After an opening designed to tie the film into The Avengers (but only vaguely, at first), we jump to Norway, where insane Nazi (and leader of science division Hydra) Johann Schmidt (Hugo Weaving) storming through villages in search of a deus ex machina, er, important artifact of the Norse gods. We then jump to America, where scrawny Steve Rogers (Chris Evans) is trying his hardest to gain entry into the US military. By chance, he's overheard by Dr. Abraham Erskine (Stanley Tucci), who thinks Rogers may be cut out for a different program, one designed to create "the next breed of super soldiers." Long story short: he gets in and becomes significantly taller and more muscular. From there, we follow Rogers' attempts to stop Schmidt as he goes rogue.

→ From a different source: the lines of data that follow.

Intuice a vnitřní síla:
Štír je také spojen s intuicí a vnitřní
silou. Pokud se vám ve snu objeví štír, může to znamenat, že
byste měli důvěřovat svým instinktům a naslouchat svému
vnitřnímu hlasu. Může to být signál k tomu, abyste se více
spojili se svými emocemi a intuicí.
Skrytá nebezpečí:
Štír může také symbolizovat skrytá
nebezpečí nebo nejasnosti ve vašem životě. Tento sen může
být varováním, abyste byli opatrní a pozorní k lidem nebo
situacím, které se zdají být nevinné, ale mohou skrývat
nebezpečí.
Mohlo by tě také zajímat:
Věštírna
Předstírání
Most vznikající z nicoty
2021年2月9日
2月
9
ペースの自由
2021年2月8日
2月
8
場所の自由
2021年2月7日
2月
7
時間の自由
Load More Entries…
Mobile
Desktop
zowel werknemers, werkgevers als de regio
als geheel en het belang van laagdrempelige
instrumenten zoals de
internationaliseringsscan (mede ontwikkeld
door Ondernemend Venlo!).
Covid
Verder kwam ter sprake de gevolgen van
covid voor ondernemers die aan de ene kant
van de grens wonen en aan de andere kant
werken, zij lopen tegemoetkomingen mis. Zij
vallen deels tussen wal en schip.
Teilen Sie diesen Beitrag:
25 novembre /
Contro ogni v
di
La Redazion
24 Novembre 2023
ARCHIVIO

Yet for whatever silliness there is in the premise, director Joe Johnston executes the Captain's origin story in a surprisingly effective way. There's a sincerity to the characters and story that, however simple it may be, rings true. The good guys are good, and the bad guys are bad, but the film resists the urge to beat us over the head with overly patriotic nonsense. Instead, it focuses on giving the audience a good, Indiana Jones-esque adventure, which it delivers on, albeit with less memorable results. Depth isn't exactly something Johnston's film is striving for, but it does have some nice touches that keep it from being an all-out action bonanza. A sequence involving Rogers being used as a propaganda figure for the war effort adds a fun angle to the story. It may not explore anything about Rogers' feelings and motivations (which are all established before his transformation), but it's entertaining and presents him as an alternative to the other, cockier comic book heroes (Tony Stark, Thor, Hal Jordan).

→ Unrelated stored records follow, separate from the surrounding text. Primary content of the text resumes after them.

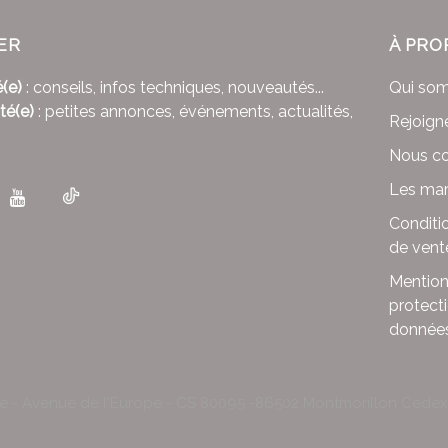
ER
À PRO
(e)
: conseils, infos techniques, nouveautés...
Qui so
té(e)
: petites annonces, événements, actualités,
Rejoign
Nous co
Les mar
Conditi
de vent
Mention
protect
donnée
le - Avenue de l'Europe - CS 80095 -86502 Montmorillon Cede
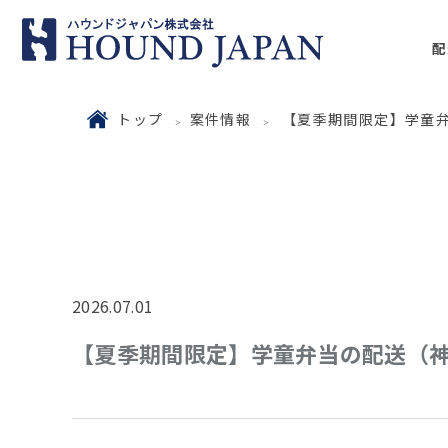
配
トップ
案件情報
【夏季期間限定】学童
2026.07.01
【夏季期間限定】学童弁当の配送（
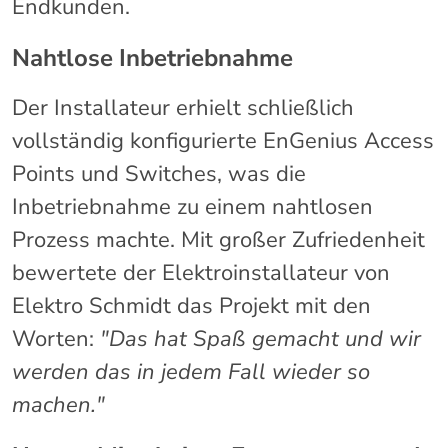
Endkunden.
Nahtlose Inbetriebnahme
Der Installateur erhielt schließlich
vollständig konfigurierte EnGenius Access
Points und Switches, was die
Inbetriebnahme zu einem nahtlosen
Prozess machte. Mit großer Zufriedenheit
bewertete der Elektroinstallateur von
Elektro Schmidt das Projekt mit den
Worten:
"Das hat Spaß gemacht und wir
werden das in jedem Fall wieder so
machen."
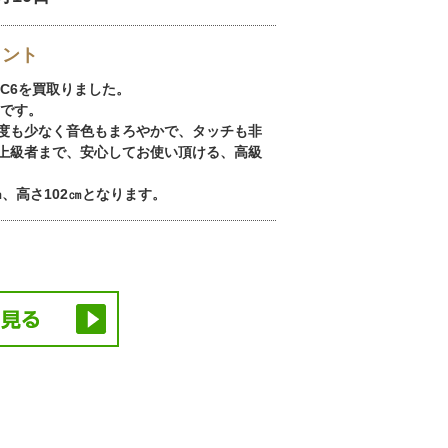
イント
C6を買取りました。
ノです。
度も少なく音色もまろやかで、タッチも非
上級者まで、安心してお使い頂ける、高級
㎝、高さ102㎝となります。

So when the good Captain finally charges in against Red Skull, we as an audience have something resembling investment, as minimal as that investment may be. This is only helped by the clear establishment of the tone and world that Johnston and crew have created, that of a pulpy, Saturday morning cartoon/adventure serial. Whereas the slightly better-reviewed Thor struggled to fully involve me in its mythos, Captain America grounds you in its reality right from the start, and it aids the viewing experience tremendously. Even the romantic subplot is more effective here, though it's hardly given proper attention; Evans and Hayley Atwell have a simple, but believable chemistry with each other, one that makes you wish the film had been more invested with the relationship.

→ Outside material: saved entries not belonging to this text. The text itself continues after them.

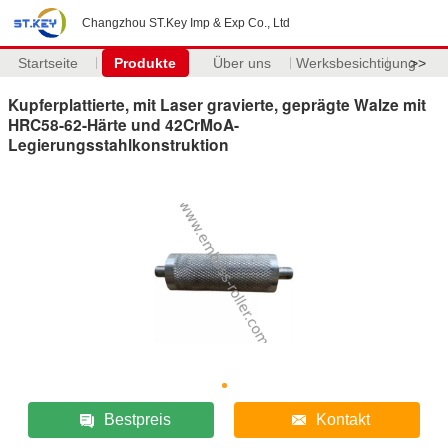
Changzhou ST.Key Imp & Exp Co., Ltd
Startseite
Produkte
Über uns
Werksbesichtigung
>>
Kupferplattierte, mit Laser gravierte, geprägte Walze mit
HRC58-62-Härte und 42CrMoA-
Legierungsstahlkonstruktion
Bestpreis
Kontakt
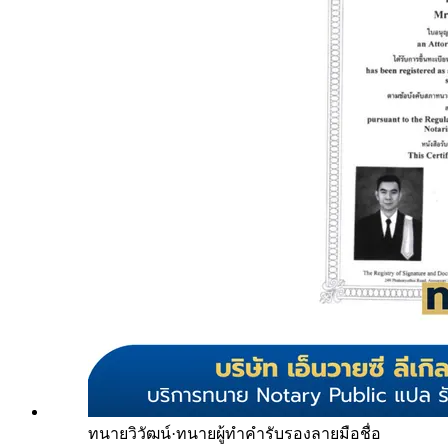
ทนายวิวัฒน์
·
ทนายผู้ทำคำรับรองลายมือชื่อ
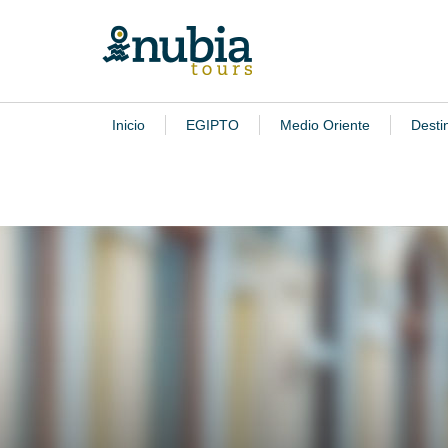
Inicio
EGIPTO
Medio Oriente
Desti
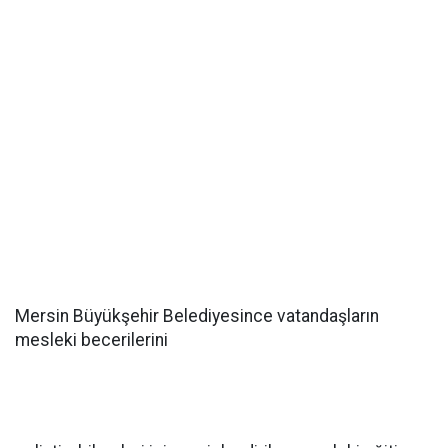
Mersin Büyükşehir Belediyesince vatandaşların
mesleki becerilerini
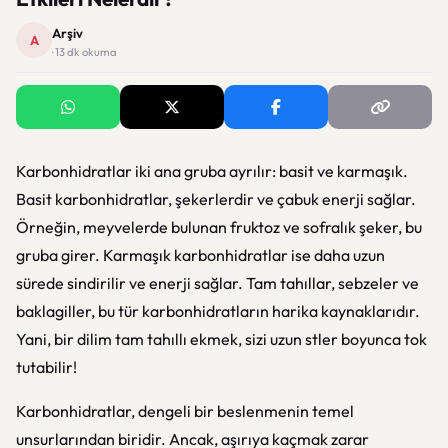
Arşiv
A
· 13 dk okuma
Karbonhidratlar iki ana gruba ayrılır: basit ve karmaşık.
Basit karbonhidratlar, şekerlerdir ve çabuk enerji sağlar.
Örneğin, meyvelerde bulunan fruktoz ve sofralık şeker, bu
gruba girer. Karmaşık karbonhidratlar ise daha uzun
sürede sindirilir ve enerji sağlar. Tam tahıllar, sebzeler ve
baklagiller, bu tür karbonhidratların harika kaynaklarıdır.
Yani, bir dilim tam tahıllı ekmek, sizi uzun stler boyunca tok
tutabilir!
Karbonhidratlar, dengeli bir beslenmenin temel
unsurlarından biridir. Ancak, aşırıya kaçmak zarar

Because even though there are explosions galore, the action-packed final act of Captain America, though good fun, is a bit of a letdown. The staging of the fights is rather uninspired, and there's a rather heavy reliance on shots of characters driving vehicles amid rather obviously CG backdrops and surroundings. And even though Weaving completely sells the Red Skull character, he's undermined by the writing, which doesn't do nearly enough to make his character truly interesting or fearsome. The film's tone, while engaging and fun, also conflicts with things like the romantic subplot and character deaths; we aren't given nearly enough to care when the film wants us to care.
Disregarding Harry Potter, 2011 could easily go down as the summer of Marvel, even if the quality of the films (or box office performance) hasn't exactly been stellar. And even though it may not be the best superhero adventure of the summer (I'd still give that title to X-Men: First Class), it delivers on what it promises: a good, old fashioned adventure where a guy in red, white, and blue beats up some Nazis.